## PROBLEM DETAILS
In the entries below, find every line with "Castro" and copy it.

Extracted records:
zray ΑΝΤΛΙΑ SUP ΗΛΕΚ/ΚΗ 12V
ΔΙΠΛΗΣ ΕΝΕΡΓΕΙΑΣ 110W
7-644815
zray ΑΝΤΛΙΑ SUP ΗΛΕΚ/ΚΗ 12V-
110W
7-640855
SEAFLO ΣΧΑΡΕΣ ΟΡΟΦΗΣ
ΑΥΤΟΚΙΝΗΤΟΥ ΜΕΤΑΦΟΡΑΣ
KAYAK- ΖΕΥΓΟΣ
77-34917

* * *

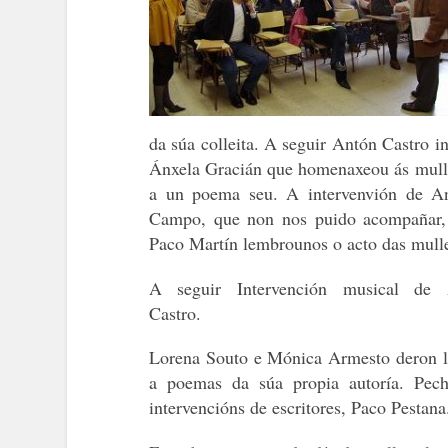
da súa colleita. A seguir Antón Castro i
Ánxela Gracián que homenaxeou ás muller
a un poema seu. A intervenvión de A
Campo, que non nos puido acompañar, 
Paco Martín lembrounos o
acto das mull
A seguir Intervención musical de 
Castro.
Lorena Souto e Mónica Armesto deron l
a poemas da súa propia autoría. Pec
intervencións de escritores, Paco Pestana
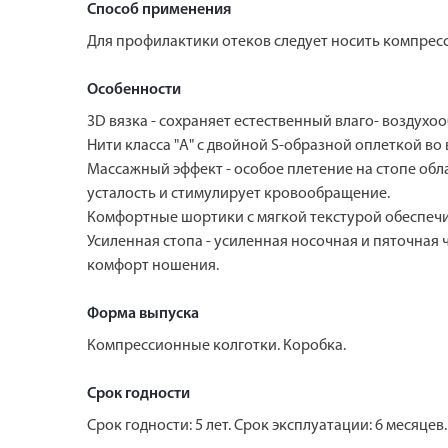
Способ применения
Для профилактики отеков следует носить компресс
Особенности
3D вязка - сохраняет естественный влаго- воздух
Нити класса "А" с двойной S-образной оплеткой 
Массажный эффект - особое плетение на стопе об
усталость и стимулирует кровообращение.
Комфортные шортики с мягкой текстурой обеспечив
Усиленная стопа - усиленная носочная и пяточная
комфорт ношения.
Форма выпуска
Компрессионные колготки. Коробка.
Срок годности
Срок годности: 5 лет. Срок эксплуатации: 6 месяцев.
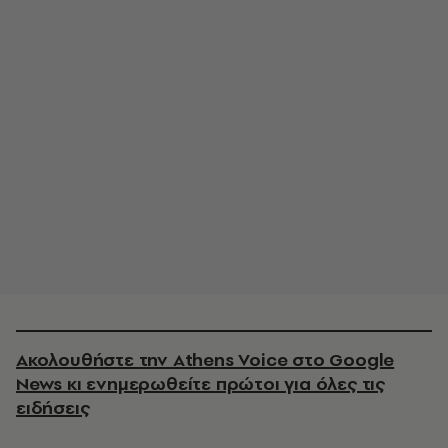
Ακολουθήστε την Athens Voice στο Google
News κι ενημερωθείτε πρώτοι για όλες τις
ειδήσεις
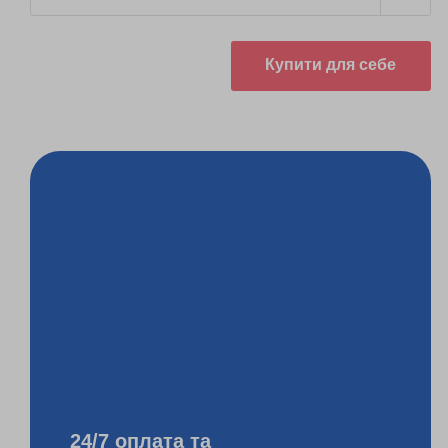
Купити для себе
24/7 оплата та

## OUTPUT OF THE TASK
da súa colleita. A seguir Antón Castro i
Castro.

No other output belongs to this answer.